In a large multicentre Spanish cohort study involving 4,226 patients, Torres et al.(19) suggested that a longer therapy (≥ 10 days) was associated with the strongest benefit of corticosteroids but not the daily dose. The mean duration of corticosteroid therapy was longer in the COVIDICUS trial than in the COVID-STEROID2 study (9 vs. 7 days). This difference in the duration of DXM therapy in the low/intermediate group may also explain the higher mortality observed in the COVID-STEROID study and the more favourable impact of a high DXM dose.

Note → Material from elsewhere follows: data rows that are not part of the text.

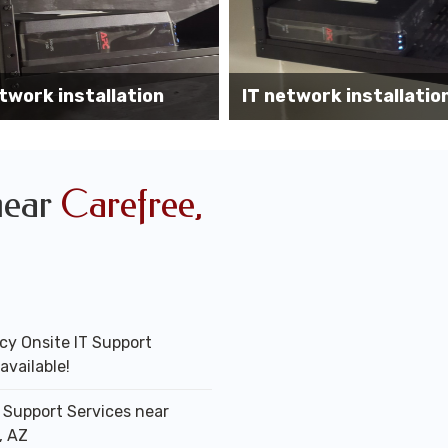
Wireless AP installati
k installation services
office
near
Carefree,
y Onsite IT Support
available!
T Support Services near
, AZ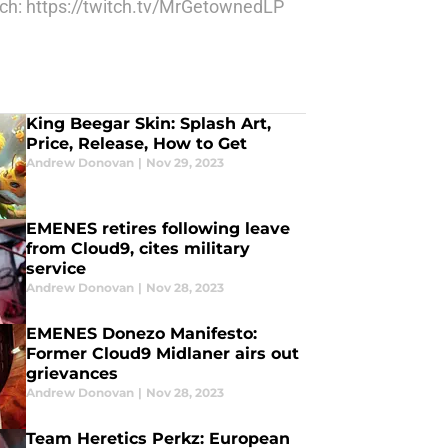
itch: https://twitch.tv/MrGetownedLP
King Beegar Skin: Splash Art,
Price, Release, How to Get
Andrew Donovan
|
Nov 29, 2023
EMENES retires following leave
from Cloud9, cites military
service
Andrew Donovan
|
Nov 28, 2023
EMENES Donezo Manifesto:
Former Cloud9 Midlaner airs out
grievances
Andrew Donovan
|
Nov 28, 2023
Team Heretics Perkz: European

In our exploratory analysis, we found that the posterior probability of a benefit of high-dose DXM was 93% when the time from symptoms onset was < 7 days, with an 90% probability of interaction between this delay and the DXM20 benefit; approximately one-quarter of both groups received remdesivir. In the RECOVERY study, a short delay between the first symptoms and randomization was associated with an insignificant impact of DXM6 on Day 28 mortality (1). Corticosteroid administration within 7 days from symptoms onset was unbeneficial or even harmful in all subgroups defined based on ICU admission data (19). In contrast, this delay did not impact the corticosteroid effect in the Outcomerea cohort (16).

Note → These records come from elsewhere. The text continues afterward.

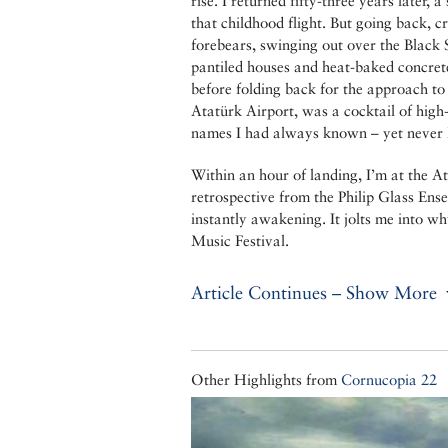
rise. I returned fifty-three years later,
that childhood flight. But going back, 
forebears, swinging out over the Black
pantiled houses and heat-baked concrete
before folding back for the approach to 
Atatürk Airport, was a cocktail of high
names I had always known – yet never
Within an hour of landing, I’m at the At
retrospective from the Philip Glass Ense
instantly awakening. It jolts me into wh
Music Festival.
Article Continues – Show More
Other Highlights from
Cornucopia 22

The interaction between time from symptoms onset and high dose benefit was not found in the COVID-STEROID2 trial (6). One possible hypothesis is that inflammation is more important in patients whose respiratory status rapidly deteriorates with a possible higher benefit of a high dose of corticosteroids. This is in line with the 84% posterior probability of a beneficial effect in patients with high inflammation as reflected by a high ferritin level (above 3150.29 mg/L, threshold published by Tom (27)) compared to 50% in those with lower levels. Unfortunately, the inflammation characteristics of the patients included in the COVID-STEROID2 study are not available.
The relationship between inflammatory reactions and corticosteroid effects was suggested during the early phase of the pandemic, although based on observational data (26). Using a latent class variable model, the authors found significant heterogeneity in the corticosteroid effect on mortality across inflammatory phenotypes, with corticosteroid exposure associated with decreased mortality in the hyperinflammatory phenotype and increased mortality in the hypoinflammatory phenotype (26). Finally, an individualization of the corticosteroid dose based on the level of inflammation was suggested by a preliminary study but remains to be further evaluated (33). The impact of hyperinflammation on the selection of patients who may benefit from high-dose DXM requires further study.
Of course, the Bayesian analyses of DXM20 effect modifiers could be questioned. We limited our analyses to factors that have been evoked in previous studies of corticosteroid effects in SARS-CoV-2 ARF. However, the use of Bayesian analyses to unmask possible effect modifiers is considered the best way to avoid enormous inflation of the risk of drawing erroneous conclusions (34). Other unobserved effect modifiers may have been missed.